Mary, he thought, what a beautiful name.
‘Mary, you say, that’s a beautiful name. Thank you I say. Then you bring me down the hall, you take my coat, always the perfect gentleman, and you show me the kitchen. As soon as you have opened the door the smell hits me. It’s the most beautiful table of food I’ve ever seen. It’s the most thoughtful thing anyone has ever done for me.
‘And I turn around to face you and I thank you. And I tell you that there is the most beautiful smell, the most beautiful spread, the most thoughtful thing anyone has ever done for me.
‘And you are so happy.
‘We sit down and I eat everything. I eat everything because it tastes so good and I want you to know that I appreciate how long it must have taken you to cook it. And I tell you it’s the tastiest food I’ve ever eaten.
‘And you’re so happy.
‘Then you read the newspaper and we talk about the news stories. I ask you to explain, not because I want to know but because I want to hear your voice. Because I love the sound of your voice. Because it’s the most solid and safe thing I’ve ever heard in my life. The most solid thing in my whole life.’
His eyes well up.
‘And I tell you that and you almost cry. And then I ask you about the machine, about how you did it. But I don’t ask why, even though I’ve always wanted to know why. I can guess. I’ve heard the stories of what happened, but I don’t believe them all. But I don’t ask you why because now I understand. I already know why. Because I know how a moment can pass - how you’ve really wanted to say something to someone or do something, but something happens and you don’t, and you almost want to explode afterwards because you didn’t do it. And I know you get annoyed when people come in here and try to make stupid memories like becoming sporting heroes and play around on their wives with prettier women.
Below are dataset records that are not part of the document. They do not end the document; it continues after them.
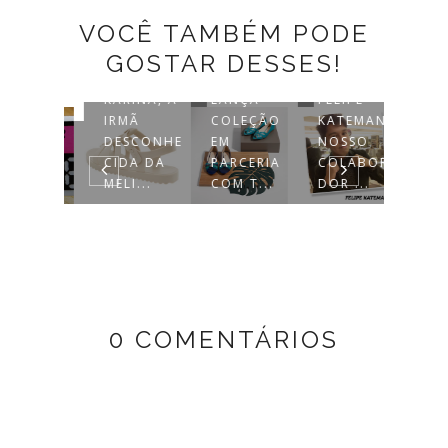
VOCÊ TAMBÉM PODE
GOSTAR DESSES!
C&A
PRIM
KARINA, A
LANÇA
FELIPE
EDIT
IRMÃ
COLEÇÃO
KATEMANI,
GIRL
AMOS
DESCONHE
EM
NOSSO
WANN
RO
CIDA DA
PARCERIA
COLABORA
RECHÓ?
MELI...
COM T...
DOR ...
0 COMENTÁRIOS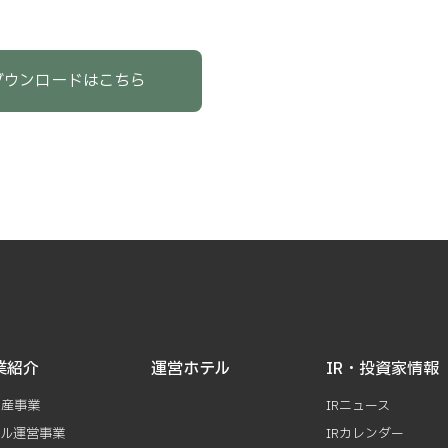
ダウンロードはこちら
業紹介
運営ホテル
IR・投資家情報
動産事業
IRニュース
テル運営事業
IRカレンダー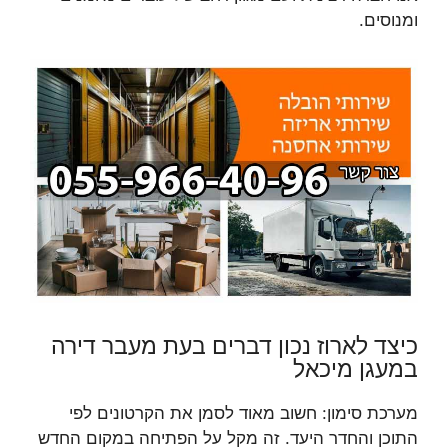
ומנוסים.
כיצד לארוז נכון דברים בעת מעבר דירה
במעגן מיכאל
מערכת סימון: חשוב מאוד לסמן את הקרטונים לפי
התוכן והחדר היעד. זה מקל על הפתיחה במקום החדש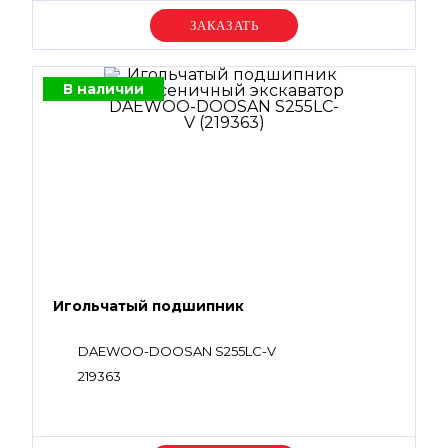
Уточняйте цену
В наличии
Игольчатый подшипник
DAEWOO-DOOSAN S255LC-V
219363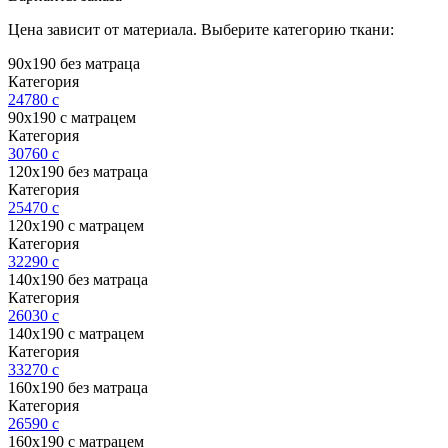
Цена зависит от материала. Выберите категорию ткани:
90х190 без матраца
Категория
24780
c
90х190 с матрацем
Категория
30760
c
120х190 без матраца
Категория
25470
c
120х190 с матрацем
Категория
32290
c
140х190 без матраца
Категория
26030
c
140х190 с матрацем
Категория
33270
c
160х190 без матраца
Категория
26590
c
160х190 с матрацем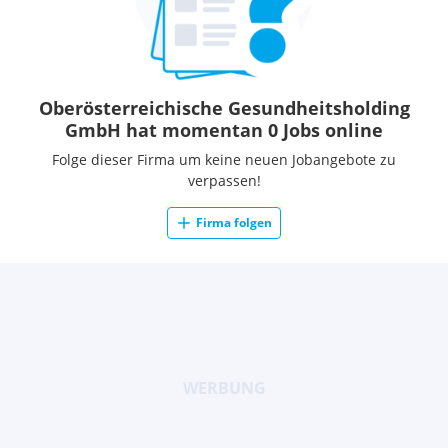
Oberösterreichische Gesundheitsholding
GmbH hat momentan 0 Jobs online
Folge dieser Firma um keine neuen Jobangebote zu
verpassen!
Firma folgen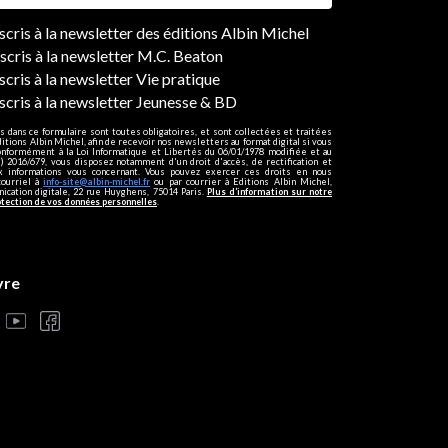
ers
nscris à la newsletter des éditions Albin Michel
nscris à la newsletter M.C. Beaton
scris à la newsletter Vie pratique
nscris à la newsletter Jeunesse & BD
s dans ce formulaire sont toutes obligatoires, et sont collectées et traitées
ditions Albin Michel, afin de recevoir nos newsletters au format digital si vous
onformément à la Loi Informatique et Libertés du 06/01/1978 modifiée et au
 2016/679, vous disposez notamment d'un droit d'accès, de rectification et
ux informations vous concernant. Vous pouvez exercer ces droits en nous
courriel à
info-site@albin-michel.fr
ou par courrier à Editions Albin Michel,
cation digitale, 22 rue Huyghens, 75014 Paris.
Plus d’information sur notre
otection de vos données personnelles
.
vre
s réglementations. Personnalisez vos préférences pour contrôler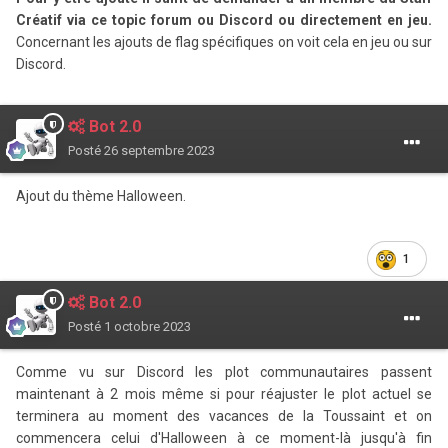
Créatif via ce topic forum ou Discord ou directement en jeu.
Concernant les ajouts de flag spécifiques on voit cela en jeu ou sur
Discord.
Bot 2.0
Posté
26 septembre 2023
Ajout du thème Halloween.
1
Bot 2.0
Posté
1 octobre 2023
Comme vu sur Discord les plot communautaires passent
maintenant à 2 mois même si pour réajuster le plot actuel se
terminera au moment des vacances de la Toussaint et on
commencera celui d'Halloween à ce moment-là jusqu'à fin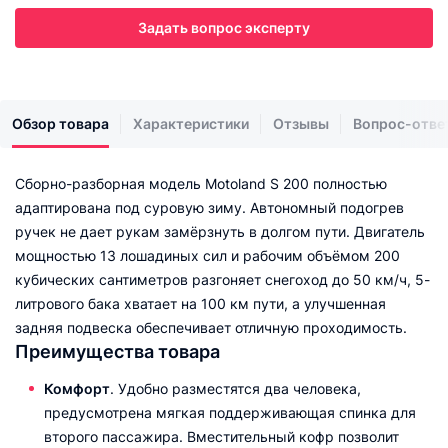
Задать вопрос эксперту
Обзор товара
Характеристики
Отзывы
Вопрос-отве
Сборно-разборная модель Motoland S 200 полностью
адаптирована под суровую зиму. Автономный подогрев
ручек не дает рукам замёрзнуть в долгом пути. Двигатель
мощностью 13 лошадиных сил и рабочим объёмом 200
кубических сантиметров разгоняет снегоход до 50 км/ч, 5-
литрового бака хватает на 100 км пути, а улучшенная
задняя подвеска обеспечивает отличную проходимость.
Преимущества товара
Комфорт
. Удобно разместятся два человека,
предусмотрена мягкая поддерживающая спинка для
второго пассажира. Вместительный кофр позволит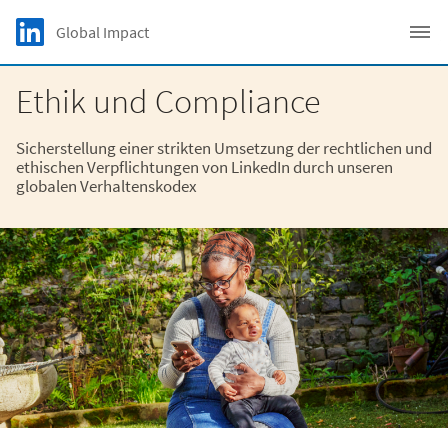
Skip to main content
LinkedIn Logo
Global Impact
C
Ethik und Compliance
Sicherstellung einer strikten Umsetzung der rechtlichen und
ethischen Verpflichtungen von LinkedIn durch unseren
globalen Verhaltenskodex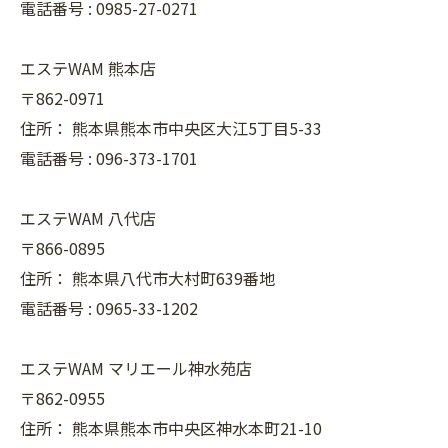
電話番号 :
0985-27-0271
エステWAM 熊本店
〒862-0971
住所：
熊本県熊本市中央区大江5丁目5-33
電話番号 :
096-373-1701
エステWAM 八代店
〒866-0895
住所：
熊本県八代市大村町639番地
電話番号 :
0965-33-1202
エステWAM マリエール神水苑店
〒862-0955
住所：
熊本県熊本市中央区神水本町21-10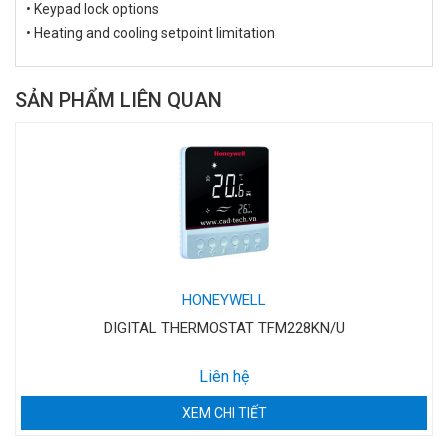
• Keypad lock options
• Heating and cooling setpoint limitation
SẢN PHẨM LIÊN QUAN
HONEYWELL
DIGITAL THERMOSTAT TFM228KN/U
Liên hệ
XEM CHI TIẾT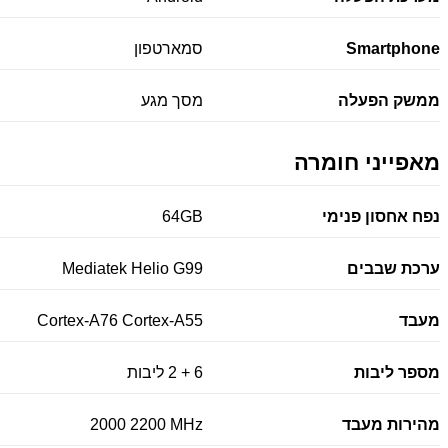
Smartphone
סמארטפון
ממשק הפעלה
מסך מגע
מאפייני חומרה
נפח אחסון פנימי
64GB
ערכת שבבים
Mediatek Helio G99
מעבד
Cortex-A76 Cortex-A55
מספר ליבות
6 + 2 ליבות
מהירות מעבד
2000 2200 MHz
Because that’s not what it’s about. It’s about fixing a moment back to the way it should have been, had you not got distracted, or if you weren’t such a coward or if you had known that that lost moment was the only moment you had to say or do what you wanted.
‘But I don’t say that to you then, because you know that I know. We talk about the appointments. We have a cheese sandwich. Before I go, I thank you for everything you’ve done for me. And I give you a hug. And it’s the warmest, softest - safest - hug I’ve ever had and I know that you’ll protect me through everything.’
He nods.
‘And then I go home. Happy. And you watch me leave. Happy. And we both know that we’re going to be okay.’
She stopped then, tears streaming down both their faces. She removes the wires from her head, she stands, takes her bag and coat, and leaves. The front door clicks behind her. He watches her boots on the metal steps upstairs to the roadside. All he can hear is the hum of the machine. He never sees her again.

He puts the pads over his temples and forehead.
He runs his fingers through her hair, it’s loosely curled and his fingers fall straight through it, it is so soft, like velvet. He hears his name being called. A colleague to his right-hand side coming toward him. He greets him.
She tells him she’ll see him later. He is a little distracted but he agrees. He quickly brushes his lips against the skin on her fingers. Her skin is warm and soft. She takes her hand away quickly so as not to embarrass him in the company of his colleague, and she moves away. He turns to greet his colleague. They begin to discuss a case that has been boggling the offices for a great many months. He hears her call goodbye again but he is caught in conversation. He tells his colleague he is very sorry but he must say goodbye to her properly. His colleague is a little put out but he waits for him. He looks up and she turns around and their eyes meet, she smiles at him. He smiles back. One final confirmation of their love.